By applying these strategies, DevOps teams can improve their DORA metrics, leading to faster, more reliable releases.
How Swan improved DORA metrics with Tggl
To see how DORA metrics can be improved with the right tools, let’s look at Swan, a fintech company focused on secure, high-quality software delivery. Swan used Tggl’s feature flagging capabilities to refine their deployment process and improve their DORA metrics, particularly in deployment frequency and lead time for changes.
With Tggl, Swan was able to:
- Increase deployment frequency: Feature flags allowed Swan to release new features continuously, making small, incremental updates rather than waiting for larger releases. This approach increased deployment frequency without compromising quality or security.
- Reduce lead time for changes: Tggl’s ability to manage feature rollouts gave Swan the flexibility to make changes quickly. By using feature flags, they could commit code and control its visibility, reducing the time between code completion and live deployment.
By leveraging Tggl’s tools, Swan improved their speed and resilience in software delivery, supporting a DevOps culture of faster, more reliable releases. You can read more about Swan’s experience with Tggl and how it helped them meet their DORA goals here.
Conclusion
DORA metrics offer a powerful way to track and improve software delivery performance, giving teams actionable insights into deployment speed, stability, and resilience. By focusing on deployment frequency, lead time for changes, mean time to recovery, and change failure rate, DevOps teams can pinpoint specific areas for improvement and drive more reliable releases.

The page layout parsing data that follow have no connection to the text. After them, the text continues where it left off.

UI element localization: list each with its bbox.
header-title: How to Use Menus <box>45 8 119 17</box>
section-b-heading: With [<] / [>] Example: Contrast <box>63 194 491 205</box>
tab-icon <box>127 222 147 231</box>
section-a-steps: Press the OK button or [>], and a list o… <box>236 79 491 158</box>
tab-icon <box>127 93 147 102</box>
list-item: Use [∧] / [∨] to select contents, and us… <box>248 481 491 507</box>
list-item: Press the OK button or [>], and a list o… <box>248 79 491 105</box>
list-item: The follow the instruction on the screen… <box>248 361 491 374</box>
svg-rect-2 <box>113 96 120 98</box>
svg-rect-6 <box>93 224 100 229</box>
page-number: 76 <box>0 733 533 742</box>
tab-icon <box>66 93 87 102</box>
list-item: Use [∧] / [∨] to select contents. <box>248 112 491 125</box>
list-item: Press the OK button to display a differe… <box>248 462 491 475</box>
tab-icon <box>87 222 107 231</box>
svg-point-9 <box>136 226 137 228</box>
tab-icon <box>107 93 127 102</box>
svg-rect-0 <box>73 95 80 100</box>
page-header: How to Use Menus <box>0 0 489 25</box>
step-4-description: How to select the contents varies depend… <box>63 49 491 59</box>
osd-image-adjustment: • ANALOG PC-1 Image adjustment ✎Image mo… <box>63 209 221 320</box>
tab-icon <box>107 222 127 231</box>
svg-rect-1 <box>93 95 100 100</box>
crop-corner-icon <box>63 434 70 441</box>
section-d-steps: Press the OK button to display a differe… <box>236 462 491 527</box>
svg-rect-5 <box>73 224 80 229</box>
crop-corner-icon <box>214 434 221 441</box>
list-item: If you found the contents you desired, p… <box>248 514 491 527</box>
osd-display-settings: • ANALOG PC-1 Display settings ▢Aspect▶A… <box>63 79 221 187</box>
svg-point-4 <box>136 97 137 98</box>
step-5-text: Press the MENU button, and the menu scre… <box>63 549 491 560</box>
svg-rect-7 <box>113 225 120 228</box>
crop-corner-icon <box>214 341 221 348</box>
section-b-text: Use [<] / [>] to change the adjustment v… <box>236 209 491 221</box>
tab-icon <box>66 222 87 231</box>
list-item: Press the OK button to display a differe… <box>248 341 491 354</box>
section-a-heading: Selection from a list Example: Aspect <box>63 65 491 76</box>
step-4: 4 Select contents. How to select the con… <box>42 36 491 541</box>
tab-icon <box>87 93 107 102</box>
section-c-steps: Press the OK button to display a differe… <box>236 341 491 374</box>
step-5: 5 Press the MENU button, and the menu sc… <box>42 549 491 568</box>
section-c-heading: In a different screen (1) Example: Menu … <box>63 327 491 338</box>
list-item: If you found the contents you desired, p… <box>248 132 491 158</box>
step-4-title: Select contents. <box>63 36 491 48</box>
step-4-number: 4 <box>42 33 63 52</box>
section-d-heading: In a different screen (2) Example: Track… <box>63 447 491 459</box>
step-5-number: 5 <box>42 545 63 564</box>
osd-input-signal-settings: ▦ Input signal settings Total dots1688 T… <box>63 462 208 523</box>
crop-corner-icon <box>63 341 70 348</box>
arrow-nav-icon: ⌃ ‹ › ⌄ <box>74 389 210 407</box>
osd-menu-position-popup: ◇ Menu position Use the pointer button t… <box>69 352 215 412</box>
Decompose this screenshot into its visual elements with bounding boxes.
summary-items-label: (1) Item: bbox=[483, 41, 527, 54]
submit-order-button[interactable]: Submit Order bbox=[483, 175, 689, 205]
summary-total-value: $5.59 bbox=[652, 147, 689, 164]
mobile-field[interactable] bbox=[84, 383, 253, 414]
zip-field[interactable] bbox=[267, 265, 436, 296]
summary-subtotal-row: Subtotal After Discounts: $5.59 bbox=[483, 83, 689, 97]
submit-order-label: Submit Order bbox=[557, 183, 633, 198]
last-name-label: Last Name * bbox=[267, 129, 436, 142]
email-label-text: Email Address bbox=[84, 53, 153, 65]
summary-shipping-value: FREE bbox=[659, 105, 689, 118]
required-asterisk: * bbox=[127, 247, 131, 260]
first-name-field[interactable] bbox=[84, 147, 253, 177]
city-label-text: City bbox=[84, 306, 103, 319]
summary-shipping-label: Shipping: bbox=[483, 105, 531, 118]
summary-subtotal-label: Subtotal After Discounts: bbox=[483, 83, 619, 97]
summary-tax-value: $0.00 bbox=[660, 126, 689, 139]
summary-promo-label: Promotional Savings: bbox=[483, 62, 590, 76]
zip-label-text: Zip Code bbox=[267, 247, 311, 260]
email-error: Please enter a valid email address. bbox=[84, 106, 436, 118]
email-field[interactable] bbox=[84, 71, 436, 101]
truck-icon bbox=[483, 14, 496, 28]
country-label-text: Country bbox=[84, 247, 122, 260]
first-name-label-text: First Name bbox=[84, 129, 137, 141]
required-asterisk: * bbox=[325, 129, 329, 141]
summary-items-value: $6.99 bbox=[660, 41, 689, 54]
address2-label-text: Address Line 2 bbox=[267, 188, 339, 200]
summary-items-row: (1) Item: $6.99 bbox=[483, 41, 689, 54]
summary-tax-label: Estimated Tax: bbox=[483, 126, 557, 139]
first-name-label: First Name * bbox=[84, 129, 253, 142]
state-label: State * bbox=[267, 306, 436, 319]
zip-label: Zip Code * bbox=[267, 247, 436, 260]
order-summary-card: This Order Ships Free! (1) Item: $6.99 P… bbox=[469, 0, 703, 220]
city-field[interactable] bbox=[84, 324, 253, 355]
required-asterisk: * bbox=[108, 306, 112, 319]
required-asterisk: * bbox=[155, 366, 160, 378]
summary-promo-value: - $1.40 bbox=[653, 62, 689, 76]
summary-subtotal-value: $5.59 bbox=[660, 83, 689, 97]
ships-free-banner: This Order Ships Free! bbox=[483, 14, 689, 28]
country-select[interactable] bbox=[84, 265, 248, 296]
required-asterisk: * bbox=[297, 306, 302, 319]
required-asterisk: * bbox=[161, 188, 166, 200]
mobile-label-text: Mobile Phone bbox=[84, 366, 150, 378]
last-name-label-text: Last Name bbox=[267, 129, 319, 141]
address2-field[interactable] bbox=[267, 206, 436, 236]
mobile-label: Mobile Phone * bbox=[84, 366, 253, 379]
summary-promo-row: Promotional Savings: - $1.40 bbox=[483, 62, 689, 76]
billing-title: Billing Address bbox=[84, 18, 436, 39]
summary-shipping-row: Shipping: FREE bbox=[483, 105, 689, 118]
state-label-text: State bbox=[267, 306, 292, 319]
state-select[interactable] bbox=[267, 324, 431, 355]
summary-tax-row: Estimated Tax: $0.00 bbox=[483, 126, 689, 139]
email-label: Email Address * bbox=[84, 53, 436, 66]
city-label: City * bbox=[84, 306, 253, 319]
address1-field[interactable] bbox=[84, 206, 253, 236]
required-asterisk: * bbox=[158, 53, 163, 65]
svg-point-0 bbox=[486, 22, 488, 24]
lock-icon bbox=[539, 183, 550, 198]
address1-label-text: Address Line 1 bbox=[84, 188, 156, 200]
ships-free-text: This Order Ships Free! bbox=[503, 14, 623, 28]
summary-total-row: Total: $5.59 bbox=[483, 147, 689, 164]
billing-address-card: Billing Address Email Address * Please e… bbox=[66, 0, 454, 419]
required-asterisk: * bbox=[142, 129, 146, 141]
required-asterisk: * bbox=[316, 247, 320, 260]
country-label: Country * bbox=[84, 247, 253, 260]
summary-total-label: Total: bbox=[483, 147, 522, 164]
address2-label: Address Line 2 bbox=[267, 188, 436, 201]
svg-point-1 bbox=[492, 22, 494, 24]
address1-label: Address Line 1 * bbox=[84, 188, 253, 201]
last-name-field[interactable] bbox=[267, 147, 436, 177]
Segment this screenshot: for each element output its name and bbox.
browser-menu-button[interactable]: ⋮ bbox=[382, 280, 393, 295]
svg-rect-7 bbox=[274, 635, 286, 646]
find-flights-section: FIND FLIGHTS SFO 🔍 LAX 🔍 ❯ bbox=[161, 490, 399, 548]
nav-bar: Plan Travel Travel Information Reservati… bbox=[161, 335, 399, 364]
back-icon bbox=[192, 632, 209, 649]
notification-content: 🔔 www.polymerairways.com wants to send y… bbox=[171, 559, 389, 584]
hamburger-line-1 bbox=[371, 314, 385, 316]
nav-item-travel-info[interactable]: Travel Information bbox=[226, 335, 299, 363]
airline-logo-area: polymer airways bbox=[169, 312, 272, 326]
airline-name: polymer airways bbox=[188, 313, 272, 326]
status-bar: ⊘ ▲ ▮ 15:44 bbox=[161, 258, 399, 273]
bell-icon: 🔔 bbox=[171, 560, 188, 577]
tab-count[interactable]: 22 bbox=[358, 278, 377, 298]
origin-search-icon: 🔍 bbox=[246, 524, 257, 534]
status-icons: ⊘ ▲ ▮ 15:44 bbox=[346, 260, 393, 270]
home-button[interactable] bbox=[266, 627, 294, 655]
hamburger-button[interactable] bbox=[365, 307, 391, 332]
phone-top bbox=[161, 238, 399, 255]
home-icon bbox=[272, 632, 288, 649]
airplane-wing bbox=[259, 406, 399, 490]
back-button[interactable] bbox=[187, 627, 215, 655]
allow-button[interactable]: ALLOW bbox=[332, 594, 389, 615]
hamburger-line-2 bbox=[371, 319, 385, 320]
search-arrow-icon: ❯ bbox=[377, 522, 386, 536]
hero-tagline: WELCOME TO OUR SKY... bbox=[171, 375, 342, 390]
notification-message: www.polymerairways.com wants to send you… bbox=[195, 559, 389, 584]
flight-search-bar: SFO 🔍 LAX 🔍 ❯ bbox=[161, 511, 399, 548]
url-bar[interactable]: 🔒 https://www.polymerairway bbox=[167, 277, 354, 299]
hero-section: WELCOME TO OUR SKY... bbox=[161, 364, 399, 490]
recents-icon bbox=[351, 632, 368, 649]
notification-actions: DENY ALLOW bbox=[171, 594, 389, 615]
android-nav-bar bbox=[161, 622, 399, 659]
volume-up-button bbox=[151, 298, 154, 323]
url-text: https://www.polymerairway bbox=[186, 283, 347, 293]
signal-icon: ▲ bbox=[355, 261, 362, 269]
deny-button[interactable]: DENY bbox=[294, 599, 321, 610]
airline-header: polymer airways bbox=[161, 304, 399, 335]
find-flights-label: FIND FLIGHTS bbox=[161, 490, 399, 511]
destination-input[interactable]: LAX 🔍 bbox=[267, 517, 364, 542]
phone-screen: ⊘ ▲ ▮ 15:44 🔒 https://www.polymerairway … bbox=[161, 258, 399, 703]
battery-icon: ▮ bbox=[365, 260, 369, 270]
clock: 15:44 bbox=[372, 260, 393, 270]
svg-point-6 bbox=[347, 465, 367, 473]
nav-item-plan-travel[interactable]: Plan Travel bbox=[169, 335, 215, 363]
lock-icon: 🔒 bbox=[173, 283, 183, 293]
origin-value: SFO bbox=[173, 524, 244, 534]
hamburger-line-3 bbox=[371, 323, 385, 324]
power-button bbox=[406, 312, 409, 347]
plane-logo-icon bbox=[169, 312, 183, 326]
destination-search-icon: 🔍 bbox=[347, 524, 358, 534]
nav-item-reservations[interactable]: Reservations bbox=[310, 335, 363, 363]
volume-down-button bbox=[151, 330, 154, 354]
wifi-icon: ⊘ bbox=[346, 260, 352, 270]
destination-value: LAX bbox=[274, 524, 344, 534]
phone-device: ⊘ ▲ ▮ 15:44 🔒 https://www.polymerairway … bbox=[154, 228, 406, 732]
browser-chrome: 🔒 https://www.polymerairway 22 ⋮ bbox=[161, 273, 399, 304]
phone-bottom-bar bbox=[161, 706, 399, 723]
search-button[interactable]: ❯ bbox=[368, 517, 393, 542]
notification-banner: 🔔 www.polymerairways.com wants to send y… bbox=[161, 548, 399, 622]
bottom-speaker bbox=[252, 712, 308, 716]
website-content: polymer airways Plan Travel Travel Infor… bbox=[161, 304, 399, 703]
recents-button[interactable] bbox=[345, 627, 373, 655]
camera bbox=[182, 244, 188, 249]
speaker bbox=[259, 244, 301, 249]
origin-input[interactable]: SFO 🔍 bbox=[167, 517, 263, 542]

To make real progress with DORA metrics, it’s essential to adopt practical strategies—like feature flagging for frequent deployments, automated testing to reduce lead time, and robust monitoring to speed up recovery times. Tools like Tggl play a key role in achieving these improvements, allowing teams to deploy changes incrementally, quickly recover from issues, and control risk with precision.
With a commitment to tracking and optimizing DORA metrics, development teams can boost their speed and reliability, delivering better software that meets user expectations and business goals.